Ask HN: How do you design websites for bootstrapping? - yr

How do you design websites easily for bootstrapping your startups ? I'm comfortable with html/css/javascript but I find it difficult to design elegant UI. Any suggestions ?
======
bobbywilson0
I think if I were in your shoes, I would purchase some decent looking themes
from themeforest or similar, get an icon set (if you need one), and pay for
someone to do a logo. Do what you can in CSS/HTML to get something cohesive
together. Maybe pay a designer for a couple of hours just to review what you
have done or give some pointers. This will be quite a bit cheaper than hiring
someone to do the whole UI.

Learning to design isn't something that happens quick and some people just
can't design, period. It isn't something that happens overnight or in a few
weeks. It may be worth taking some design classes and getting into some design
forums to get feedback etc, on what you have done, if you have an interest at
getting better.

------
sjclemmy
1\. get a book about design.

2\. Analyse sites you like and measure the proportions, relative sizes and
shapes and font sizes etc.

3\. Create your site. Ask for feedback from designers.

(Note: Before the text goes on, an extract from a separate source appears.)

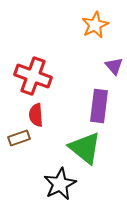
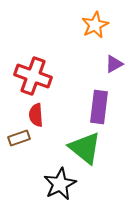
purple triangle: moved 2 px up; rotated 42 degrees clockwise
purple rectangle: moved 1 px down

4\. Once you've gone through that process, you'll start to get an idea of how
time consuming UI and front end design is.

5\. if it's not for you - get some one else to do it.

------
mrschwabe
One word: simplify.

Once you've got that in mind I recommend using Fireworks for mockup. It has
easy to use vector tools for creating layouts, trying different colors,
manipulating fonts, etc.

------
kingsidharth
Bootstrapping is where you can compromise. Like skipping the nigh touts.

Skipping a good UI for whatever reason (for a web-startup) is a bad idea.

Bootstrap so you can save money for good UI.

------
maxhenderson
YR- send me a msg, I'd be happy to help guide you, or possibly invest in your
startup in-kind.

max@maxhenderson.com

------
hajrice
Send me an email at hajrice@gmail.com. I might have something for ya.

------
ashitvora
99designs.com